Like many ambitious young Chinese people, Zhao Junfeng studied hard college and graduate school to get a coveted job as a programmer at a large Chinese internet company.

After graduating in 2019, he joined an e-commerce company in the east China city of Nanjing, married and adopted a cat named Mango. In November 2021, he moved to Shanghai to join one of China’s largest video platforms, iQiyi. He was well on his way to living a coveted middle-class life and documented his rise on his social media account.

Then, barely a month after his new job, he was laid off when iQiyi laid off more than 20 percent of its employees.

The number of unemployed tech workers is growing as China was once dynamic Internet industry gets hit by a tough and capricious one regulatory crackdown. Under the leadership of China’s top politician Xi Jinping, the unbridled hand of the government interferes on a large and small scale, leave company question their strategies and pray, not them The next targets for the raid.

Instead of the pride and ambition that dominated a few years ago, fear and sadness now reign as many tech companies cut their growth targets and lay off young, well-educated workers.

Like their American counterparts, China’s largest technology companies are regulated to limit abuse of power and reduce systemic risks. But Beijing’s hyper-political approach shows that it’s more about the Communist Party take control the industry than about equality of competition.

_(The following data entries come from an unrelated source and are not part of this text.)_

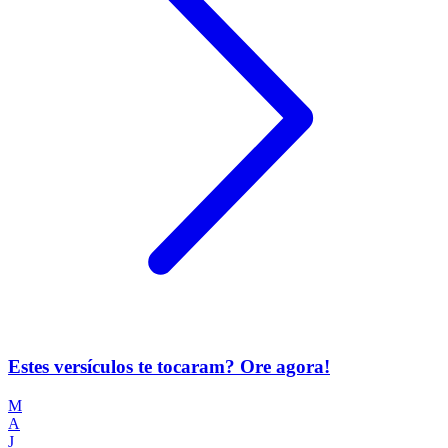
Estes versículos te tocaram? Ore agora!
M
A
J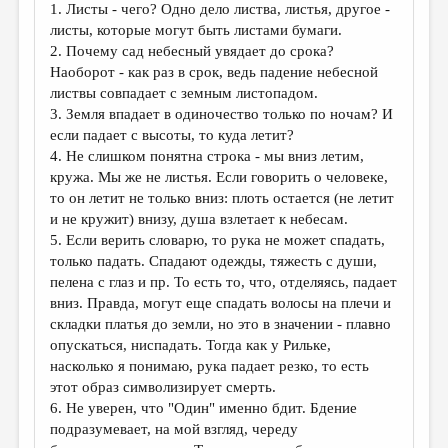
1. Листы - чего? Одно дело листва, листья, другое -
листы, которые могут быть листами бумаги.
2. Почему сад небесный увядает до срока?
Наоборот - как раз в срок, ведь падение небесной
листвы совпадает с земным листопадом.
3. Земля впадает в одиночество только по ночам? И
если падает с высоты, то куда летит?
4. Не слишком понятна строка - мы вниз летим,
кружа. Мы же не листья. Если говорить о человеке,
то он летит не только вниз: плоть остается (не летит
и не кружит) внизу, душа взлетает к небесам.
5. Если верить словарю, то рука не может спадать,
только падать. Спадают одежды, тяжесть с души,
пелена с глаз и пр. То есть то, что, отделяясь, падает
вниз. Правда, могут еще спадать волосы на плечи и
складки платья до земли, но это в значении - плавно
опускаться, ниспадать. Тогда как у Рильке,
насколько я понимаю, рука падает резко, то есть
этот образ символизирует смерть.
6. Не уверен, что "Один" именно бдит. Бдение
подразумевает, на мой взгляд, череду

The raid kills the innovation, creativity and entrepreneurship that made China a technology powerhouse over the past decade. It is destroying businesses, profits, and jobs that once attracted China’s best and brightest.

Even people within the system are alerted by the clumsy approach. The former head of the Chinese sovereign wealth fund pushed Limitations on the Powers of Regulators. Hu Xijin, the newly retired editor of the official Global Times newspaper and a notorious propagandist, said He hoped regulatory action should help make most companies healthier, rather than “letting them die on the operating table”.

The damage is done. Some internet companies have closed while others have suffered huge losses or disappointing profits. Many publicly traded companies have seen their share prices fall in half, if not more.

In the third quarter of last year, China’s largest Internet company Tencent saw its slowest revenue growth since it went public in 2004. Profitability for e-commerce giant Alibaba was 38% year-over-year.

Didi, once the country’s most valuable start-up, reported an operating loss of $ 6.3 billion for the first nine months of 2021. In July, authorities stopped Didi from registering new users and ordered that app stores remove its services by the end of the year cybersecurity investigation.

The online education and tutoring sector was almost eliminated after Beijing ruled that the companies were placing unnecessary burdens on parents and children and hampering an attempt to support the country’s low birth rates. Hundreds of thousands, if not millions, have lost their jobs.

Online social media and entertainment platforms are attracting popular content and influencers as they have repeated government warnings that their products and stars are ideologically unsuitable for young people.

The video platform iQiyi, which fired Mr. Zhao, had a miserable quarter and lost about $ 268 million. Stock prices fell 85 percent from their 2021 high, reflecting investor concerns that the company that once wanted to become China’s Netflix will no longer be able to offer shows that can attract more subscribers and advertisers.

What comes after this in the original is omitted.